Task instructions → In your copy of the records, include every word exactly and no pictures.

Records for this exercise →
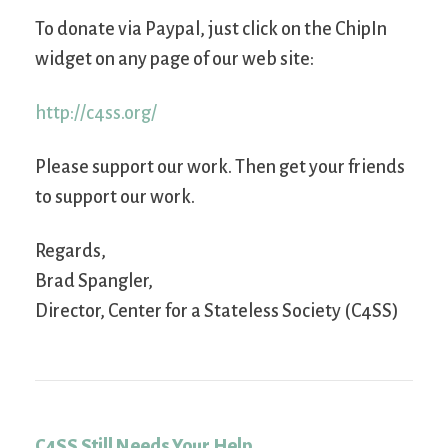
To donate via Paypal, just click on the ChipIn
widget on any page of our web site:
http://c4ss.org/
Please support our work. Then get your friends
to support our work.
Regards,
Brad Spangler,
Director, Center for a Stateless Society (C4SS)
C4SS Still Needs Your Help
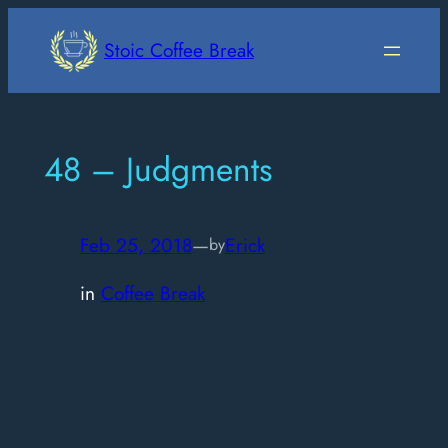
Skip
to
Stoic Coffee Break
content
48 – Judgments
Feb 25, 2018
—
Erick
by
in
Coffee Break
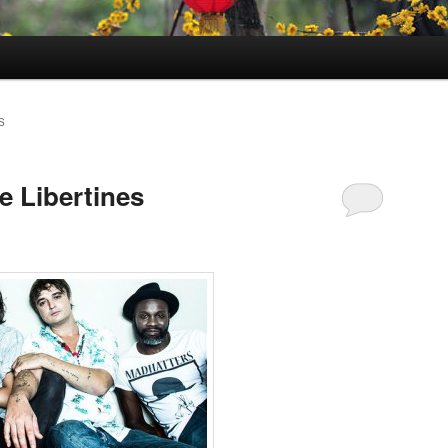
S
e Libertines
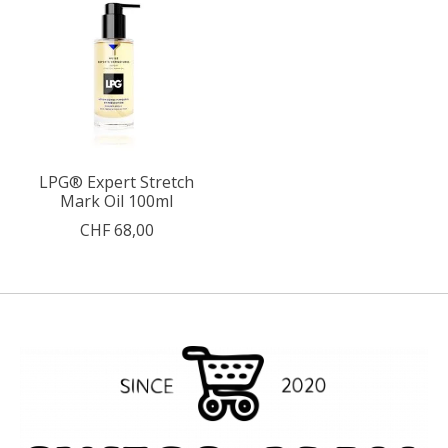
LPG® Expert Stretch
Mark Oil 100ml
CHF 68,00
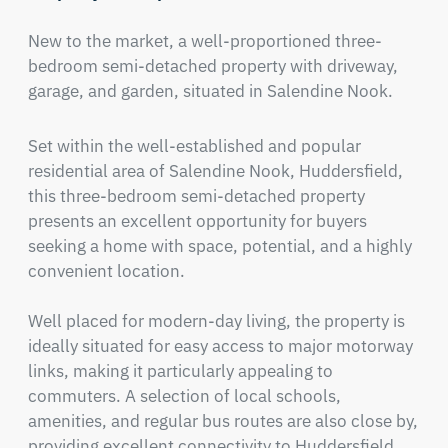
New to the market, a well-proportioned three-
bedroom semi-detached property with driveway, 
garage, and garden, situated in Salendine Nook.
Set within the well-established and popular 
residential area of Salendine Nook, Huddersfield, 
this three-bedroom semi-detached property 
presents an excellent opportunity for buyers 
seeking a home with space, potential, and a highly 
convenient location.

Well placed for modern-day living, the property is 
ideally situated for easy access to major motorway 
links, making it particularly appealing to 
commuters. A selection of local schools, 
amenities, and regular bus routes are also close by, 
providing excellent connectivity to Huddersfield 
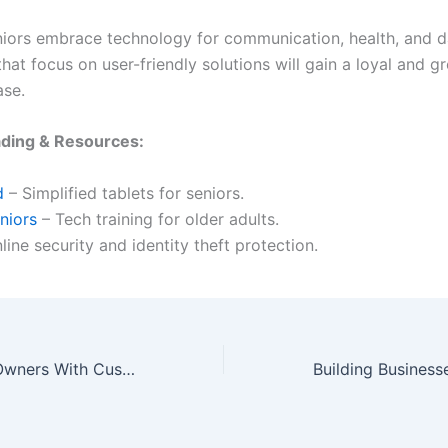
iors embrace technology for communication, health, and da
hat focus on user-friendly solutions will gain a loyal and g
ase.
ading & Resources:
d
– Simplified tablets for seniors.
niors
– Tech training for older adults.
line security and identity theft protection.
Catering to Pet Owners With Custom Products and Services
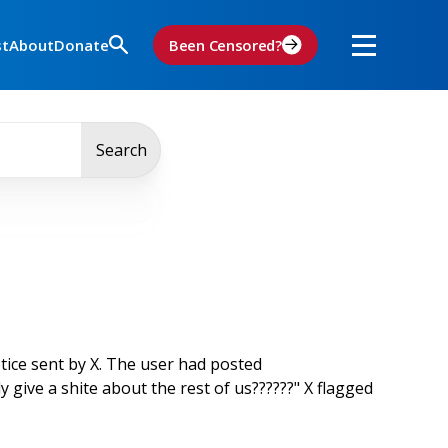
st
About
Donate
Been Censored?
Search
tice sent by X. The user had posted
y give a shite about the rest of us??????" X flagged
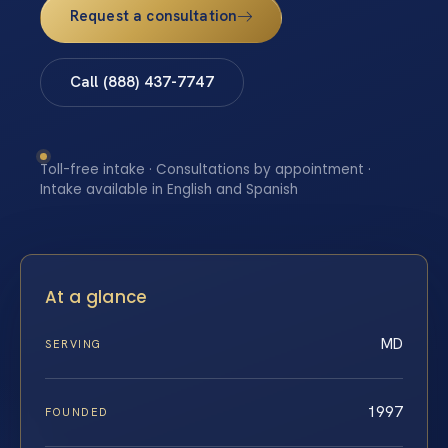
Request a consultation
Call (888) 437-7747
Toll-free intake · Consultations by appointment ·
Intake available in English and Spanish
At a glance
MD
SERVING
1997
FOUNDED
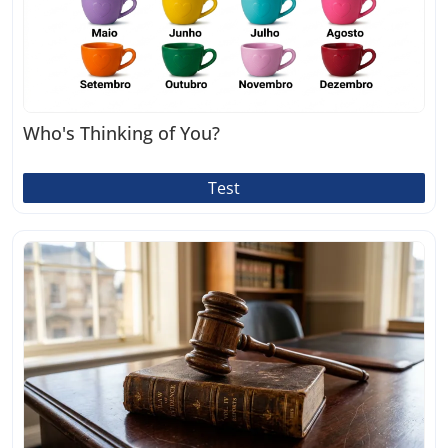
Who's Thinking of You?
Test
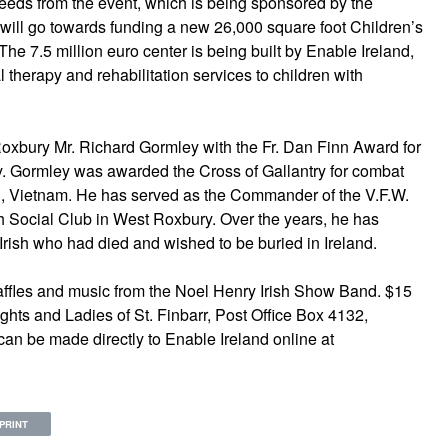
ceeds from the event, which is being sponsored by the
 will go towards funding a new 26,000 square foot Children’s
The 7.5 million euro center is being built by Enable Ireland,
al therapy and rehabilitation services to children with
Roxbury Mr. Richard Gormley with the Fr. Dan Finn Award for
ty. Gormley was awarded the Cross of Gallantry for combat
ng, Vietnam. He has served as the Commander of the V.F.W.
ish Social Club in West Roxbury. Over the years, he has
rish who had died and wished to be buried in Ireland.
 raffles and music from the Noel Henry Irish Show Band. $15
hts and Ladies of St. Finbarr, Post Office Box 4132,
an be made directly to Enable Ireland online at
PRINT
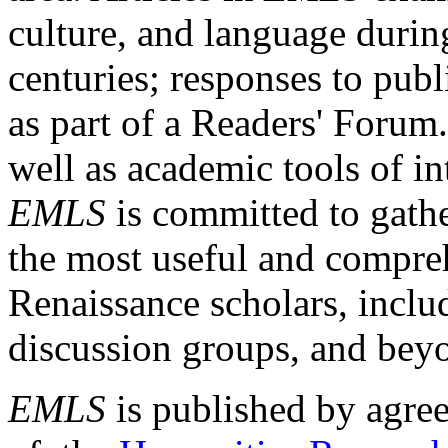
culture, and language durin
centuries; responses to publ
as part of a Readers' Forum
well as academic tools of int
EMLS
is committed to gathe
the most useful and compreh
Renaissance scholars, includ
discussion groups, and bey
EMLS
is published by agre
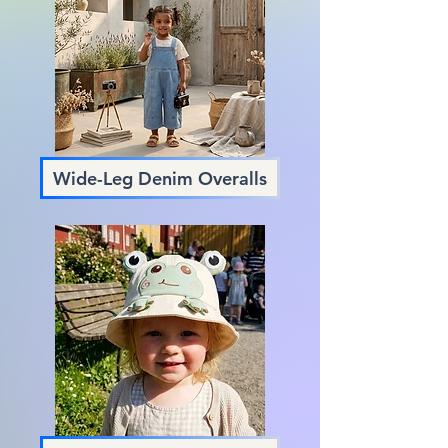
Wide-Leg Denim Overalls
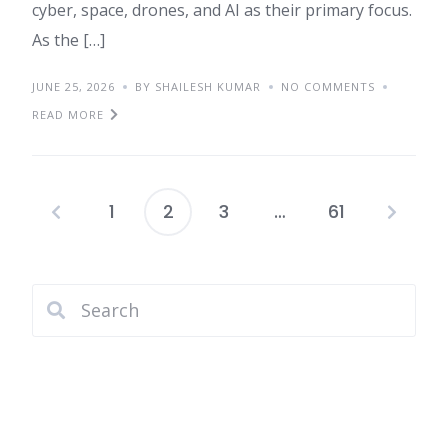
cyber, space, drones, and AI as their primary focus.
As the […]
JUNE 25, 2026
BY SHAILESH KUMAR
NO COMMENTS
READ MORE
1
2
3
…
61
Posts
pagination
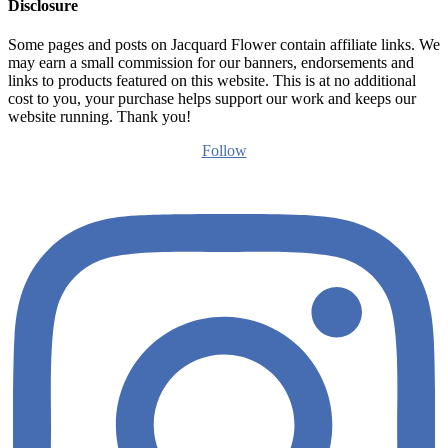
Disclosure
Some pages and posts on Jacquard Flower contain affiliate links. We
may earn a small commission for our banners, endorsements and
links to products featured on this website. This is at no additional
cost to you, your purchase helps support our work and keeps our
website running. Thank you!
Follow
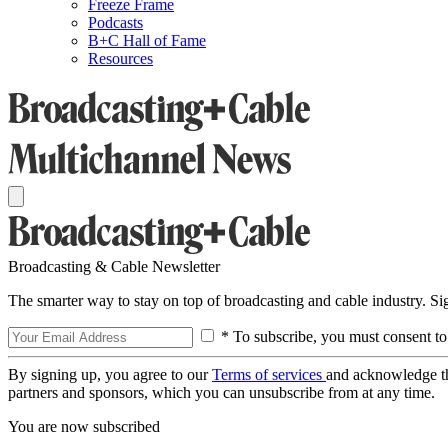
Freeze Frame
Podcasts
B+C Hall of Fame
Resources
Broadcasting & Cable Newsletter
The smarter way to stay on top of broadcasting and cable industry. S
* To subscribe, you must consent to
By signing up, you agree to our
Terms of services
and acknowledge t
partners and sponsors, which you can unsubscribe from at any time.
You are now subscribed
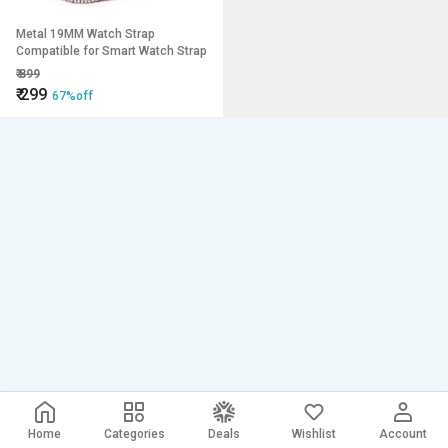
Metal 19MM Watch Strap
Compatible for Smart Watch Strap
₹
899
₹
299
67%off
Home
Categories
Deals
Wishlist
Account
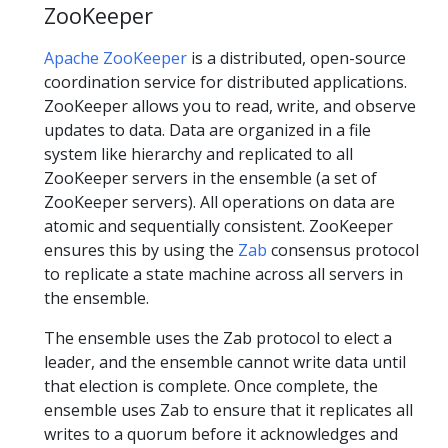
ZooKeeper
Apache ZooKeeper
is a distributed, open-source
coordination service for distributed applications.
ZooKeeper allows you to read, write, and observe
updates to data. Data are organized in a file
system like hierarchy and replicated to all
ZooKeeper servers in the ensemble (a set of
ZooKeeper servers). All operations on data are
atomic and sequentially consistent. ZooKeeper
ensures this by using the
Zab
consensus protocol
to replicate a state machine across all servers in
the ensemble.
The ensemble uses the Zab protocol to elect a
leader, and the ensemble cannot write data until
that election is complete. Once complete, the
ensemble uses Zab to ensure that it replicates all
writes to a quorum before it acknowledges and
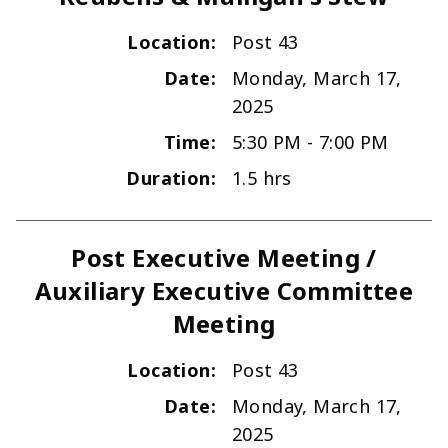
Location:
Post 43
Date:
Monday, March 17,
2025
Time:
5:30 PM - 7:00 PM
Duration:
1.5 hrs
Post Executive Meeting /
Auxiliary Executive Committee
Meeting
Location:
Post 43
Date:
Monday, March 17,
2025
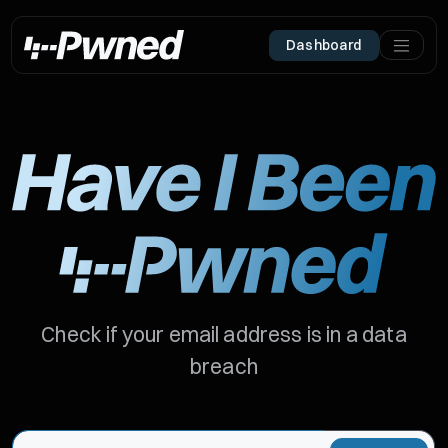
Dashboard
Check if your email address is in a data
breach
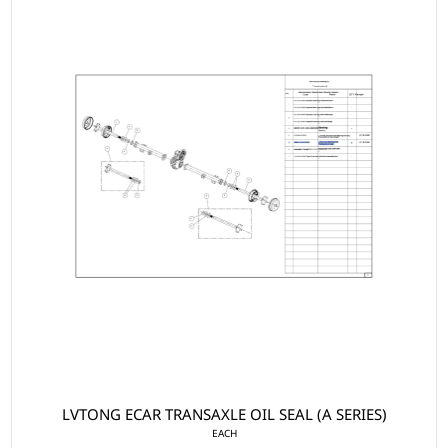
LVTONG ECAR TRANSAXLE OIL SEAL (A SERIES)
EACH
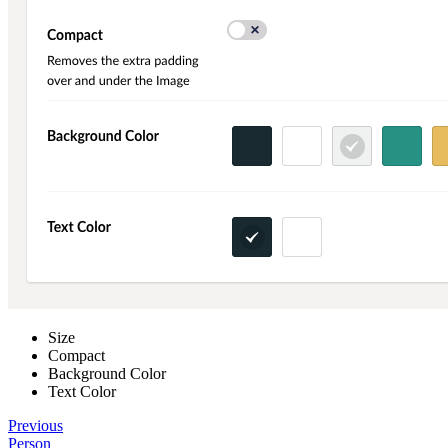
Size
Compact
Background Color
Text Color
Previous
Person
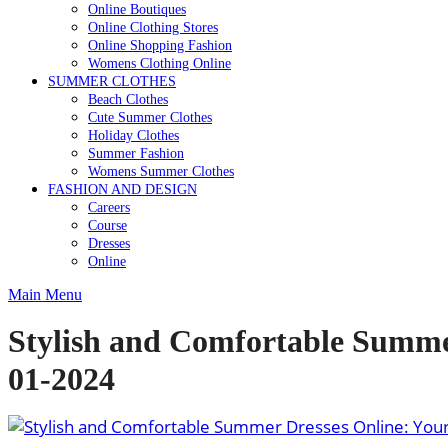
Online Boutiques
Online Clothing Stores
Online Shopping Fashion
Womens Clothing Online
SUMMER CLOTHES
Beach Clothes
Cute Summer Clothes
Holiday Clothes
Summer Fashion
Womens Summer Clothes
FASHION AND DESIGN
Careers
Course
Dresses
Online
Main Menu
Stylish and Comfortable Summer
01-2024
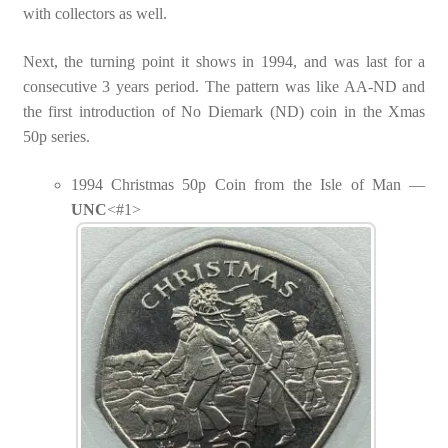
with collectors as well.
Next, the turning point it shows in 1994, and was last for a
consecutive 3 years period. The pattern was like AA-ND and
the first introduction of No Diemark (ND) coin in the Xmas
50p series.
1994 Christmas 50p Coin from the Isle of Man —
UNC
<#1>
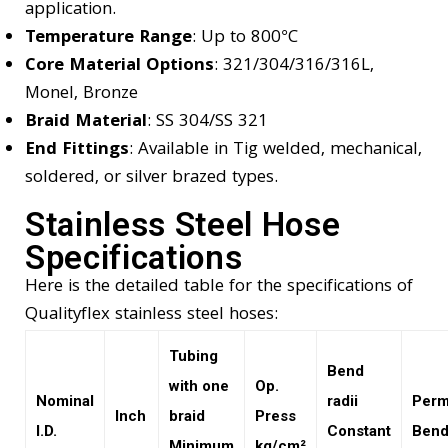
application.
Temperature Range
: Up to 800°C
Core Material Options
: 321/304/316/316L,
Monel, Bronze
Braid Material
: SS 304/SS 321
End Fittings
: Available in Tig welded, mechanical,
soldered, or silver brazed types.
Stainless Steel Hose
Specifications
Here is the detailed table for the specifications of
Qualityflex stainless steel hoses:
Tubing
Bend
with one
Op.
Nominal
radii
Perm
Inch
braid
Press
I.D.
Constant
Bend
Minimum
kg/cm²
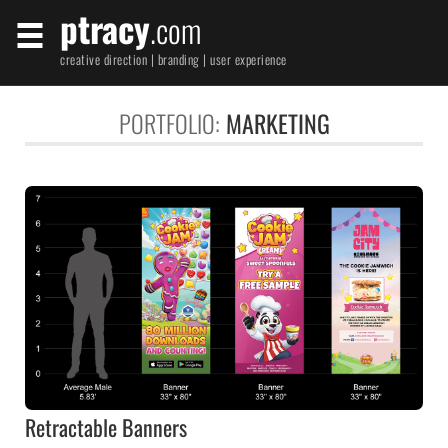
ptracy
.com
creative direction | branding | user experience
PORTFOLIO:
MARKETING
Retractable Banners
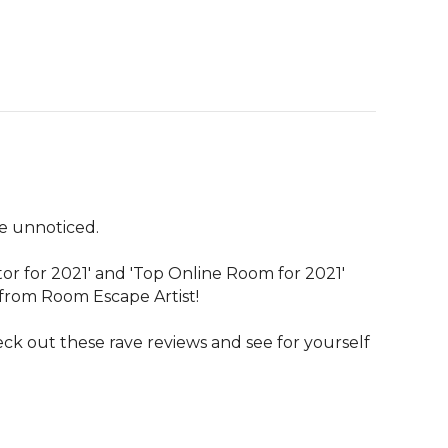
 unnoticed.

r for 2021' and 'Top Online Room for 2021' 
rom Room Escape Artist! 

eck out these rave reviews and see for yourself 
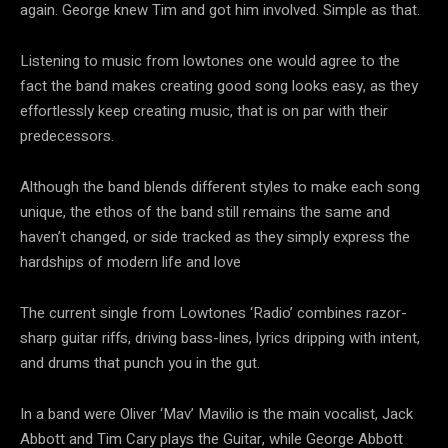
again. George knew Tim and got him involved. Simple as that.
Listening to music from lowtones one would agree to the
fact the band makes creating good song looks easy, as they
effortlessly keep creating music, that is on par with their
predecessors.
Although the band blends different styles to make each song
unique, the ethos of the band still remains the same and
haven’t changed, or side tracked as they simply express the
hardships of modern life and love
The current single from Lowtones ‘Radio’ combines razor-
sharp guitar riffs, driving bass-lines, lyrics dripping with intent,
and drums that punch you in the gut.
In a band were Oliver ‘Mav’ Mavilio is the main vocalist, Jack
Abbott and Tim Cary plays the Guitar, while George Abbott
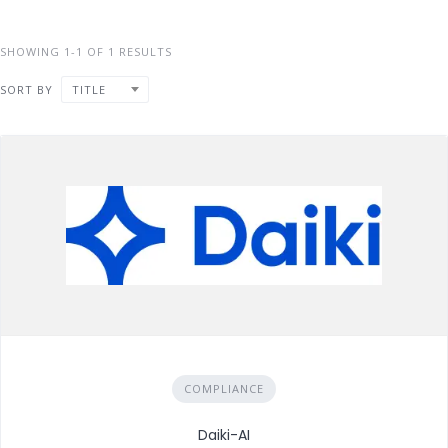
SHOWING 1-1 OF 1 RESULTS
SORT BY
TITLE
COMPLIANCE
Daiki-AI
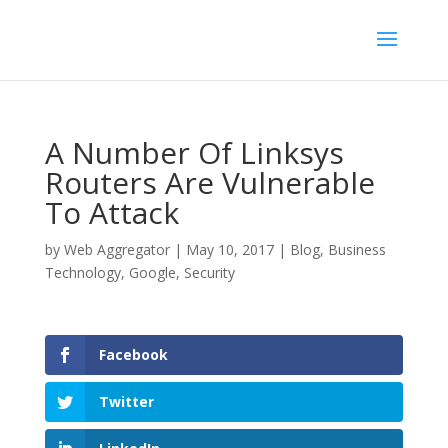
A Number Of Linksys
Routers Are Vulnerable
To Attack
by
Web Aggregator
|
May 10, 2017
|
Blog
,
Business
Technology
,
Google
,
Security
Facebook
Twitter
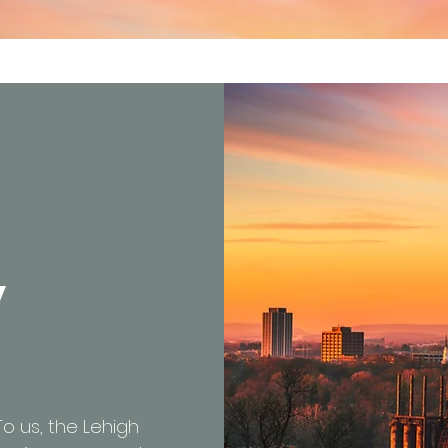
y
 To us, the Lehigh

Your solution →
To donate via Paypal, just click on the ChipIn
widget on any page of our web site:
http://c4ss.org/
Please support our work. Then get your friends
to support our work.
Regards,
Brad Spangler,
Director, Center for a Stateless Society (C4SS)
C4SS Still Needs Your Help
Skip
to
Stoic Coffee Break
content
48 – Judgments
Feb 25, 2018
—
Erick
by
in
Coffee Break
S
e Libertines
LPG® Expert Stretch
Mark Oil 100ml
CHF 68,00
New to the market, a well-proportioned three-
bedroom semi-detached property with driveway, 
garage, and garden, situated in Salendine Nook.
Set within the well-established and popular 
residential area of Salendine Nook, Huddersfield, 
this three-bedroom semi-detached property 
presents an excellent opportunity for buyers 
seeking a home with space, potential, and a highly 
convenient location.

Well placed for modern-day living, the property is 
ideally situated for easy access to major motorway 
links, making it particularly appealing to 
commuters. A selection of local schools, 
amenities, and regular bus routes are also close by, 
providing excellent connectivity to Huddersfield 
iors embrace technology for communication, health, and da
hat focus on user-friendly solutions will gain a loyal and g
ase.
ading & Resources:
d
– Simplified tablets for seniors.
niors
– Tech training for older adults.
line security and identity theft protection.
Catering to Pet Owners With Custom Products and Services
st
About
Donate
Been Censored?
Search
tice sent by X. The user had posted
y give a shite about the rest of us??????" X flagged
Request a consultation
Call (888) 437-7747
Toll-free intake · Consultations by appointment ·
Intake available in English and Spanish
At a glance
MD
SERVING
1997
FOUNDED
Who's Thinking of You?
Test
ceeds from the event, which is being sponsored by the
 will go towards funding a new 26,000 square foot Children’s
The 7.5 million euro center is being built by Enable Ireland,
al therapy and rehabilitation services to children with
Roxbury Mr. Richard Gormley with the Fr. Dan Finn Award for
ty. Gormley was awarded the Cross of Gallantry for combat
ng, Vietnam. He has served as the Commander of the V.F.W.
ish Social Club in West Roxbury. Over the years, he has
rish who had died and wished to be buried in Ireland.
 raffles and music from the Noel Henry Irish Show Band. $15
hts and Ladies of St. Finbarr, Post Office Box 4132,
an be made directly to Enable Ireland online at
PRINT
culture, and language durin
centuries; responses to publ
as part of a Readers' Forum
well as academic tools of int
EMLS
is committed to gathe
the most useful and compreh
Renaissance scholars, includ
discussion groups, and bey
EMLS
is published by agre
Wide-Leg Denim Overalls
cyber, space, drones, and AI as their primary focus.
As the […]
JUNE 25, 2026
BY SHAILESH KUMAR
NO COMMENTS
READ MORE
1
2
3
…
61
Posts
pagination
Disclosure
Some pages and posts on Jacquard Flower contain affiliate links. We
may earn a small commission for our banners, endorsements and
links to products featured on this website. This is at no additional
cost to you, your purchase helps support our work and keeps our
website running. Thank you!
Follow
Freeze Frame
Podcasts
B+C Hall of Fame
Resources
Broadcasting & Cable Newsletter
The smarter way to stay on top of broadcasting and cable industry. S
* To subscribe, you must consent to
By signing up, you agree to our
Terms of services
and acknowledge t
partners and sponsors, which you can unsubscribe from at any time.
You are now subscribed
Metal 19MM Watch Strap
Compatible for Smart Watch Strap
₹
899
₹
299
67%off
Home
Categories
Deals
Wishlist
Account
ZooKeeper
Apache ZooKeeper
is a distributed, open-source
coordination service for distributed applications.
ZooKeeper allows you to read, write, and observe
updates to data. Data are organized in a file
system like hierarchy and replicated to all
ZooKeeper servers in the ensemble (a set of
ZooKeeper servers). All operations on data are
atomic and sequentially consistent. ZooKeeper
ensures this by using the
Zab
consensus protocol
to replicate a state machine across all servers in
the ensemble.
The ensemble uses the Zab protocol to elect a
leader, and the ensemble cannot write data until
that election is complete. Once complete, the
ensemble uses Zab to ensure that it replicates all
writes to a quorum before it acknowledges and
Location:
Post 43
Date:
Monday, March 17,
2025
Time:
5:30 PM - 7:00 PM
Duration:
1.5 hrs
Post Executive Meeting /
Auxiliary Executive Committee
Meeting
Location:
Post 43
Date:
Monday, March 17,
2025
Dashboard
Check if your email address is in a data
breach
LVTONG ECAR TRANSAXLE OIL SEAL (A SERIES)
EACH
Size
Compact
Background Color
Text Color
Previous
Person
Online Boutiques
Online Clothing Stores
Online Shopping Fashion
Womens Clothing Online
SUMMER CLOTHES
Beach Clothes
Cute Summer Clothes
Holiday Clothes
Summer Fashion
Womens Summer Clothes
FASHION AND DESIGN
Careers
Course
Dresses
Online
Main Menu
Stylish and Comfortable Summer
01-2024
with collectors as well.
Next, the turning point it shows in 1994, and was last for a
consecutive 3 years period. The pattern was like AA-ND and
the first introduction of No Diemark (ND) coin in the Xmas
50p series.
1994 Christmas 50p Coin from the Isle of Man —
UNC
<#1>
application.
Temperature Range
: Up to 800°C
Core Material Options
: 321/304/316/316L,
Monel, Bronze
Braid Material
: SS 304/SS 321
End Fittings
: Available in Tig welded, mechanical,
soldered, or silver brazed types.
Stainless Steel Hose
Specifications
Here is the detailed table for the specifications of
Qualityflex stainless steel hoses:
Tubing
Bend
with one
Op.
Nominal
radii
Perm
Inch
braid
Press
I.D.
Constant
Bend
Minimum
kg/cm²
ptracy
.com
creative direction | branding | user experience
PORTFOLIO:
MARKETING
Retractable Banners
 unnoticed.

r for 2021' and 'Top Online Room for 2021' 
rom Room Escape Artist! 

eck out these rave reviews and see for yourself 
again. George knew Tim and got him involved. Simple as that.
Listening to music from lowtones one would agree to the
fact the band makes creating good song looks easy, as they
effortlessly keep creating music, that is on par with their
predecessors.
Although the band blends different styles to make each song
unique, the ethos of the band still remains the same and
haven’t changed, or side tracked as they simply express the
hardships of modern life and love
The current single from Lowtones ‘Radio’ combines razor-
sharp guitar riffs, driving bass-lines, lyrics dripping with intent,
and drums that punch you in the gut.
In a band were Oliver ‘Mav’ Mavilio is the main vocalist, Jack
Abbott and Tim Cary plays the Guitar, while George Abbott
SHOWING 1-1 OF 1 RESULTS
SORT BY
TITLE
COMPLIANCE
Daiki-AI
A Number Of Linksys
Routers Are Vulnerable
To Attack
by
Web Aggregator
|
May 10, 2017
|
Blog
,
Business
Technology
,
Google
,
Security
Facebook
Twitter
y
 To us, the Lehigh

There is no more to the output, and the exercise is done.